= Simmer Down =

1963 single by The Wailers

"Simmer Down" is the first single released by the Wailers, accompanied by the ska supergroup the Skatalites and produced by Clement "Coxsone" Dodd in 1963. It was the number one hit in Jamaica in February 1964.

The song was directed to the "rude boys" of the ghettos of Jamaica at the time, sending them a message to cool down or "simmer down" with all the violence and crime going on in Kingston. The subject matter of "Simmer Down" made the Wailers stand out amongst their contemporaries. The ska sound of the single is a marked contrast to the slower reggae that the Wailers would later become internationally known for. The Wailers at this time contained Bob Marley, Bunny Wailer, Peter Tosh, Junior Braithwaite, Cherry Smith, and Beverley Kelso. It was Bob Marley's first hit and his career as a songwriter and performer took off from there.
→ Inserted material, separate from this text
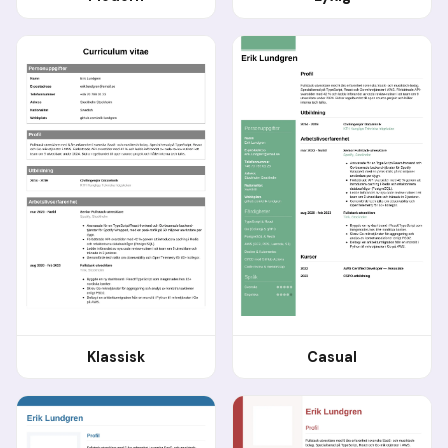
Klassisk
Casual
In spite of "Simmer Downs success, Peter Tosh, one of the three original Wailers, said in an interview that he hated it.

Later, the song was covered by the Mighty Mighty Bosstones for their EP Ska-Core, the Devil, and More, by Neville Staple for his album Ska Au Go Go, as well as by the Specials for their cover album Today's Specials. The song was also sampled on Knaans track “T.I.A” on his album Troubadour.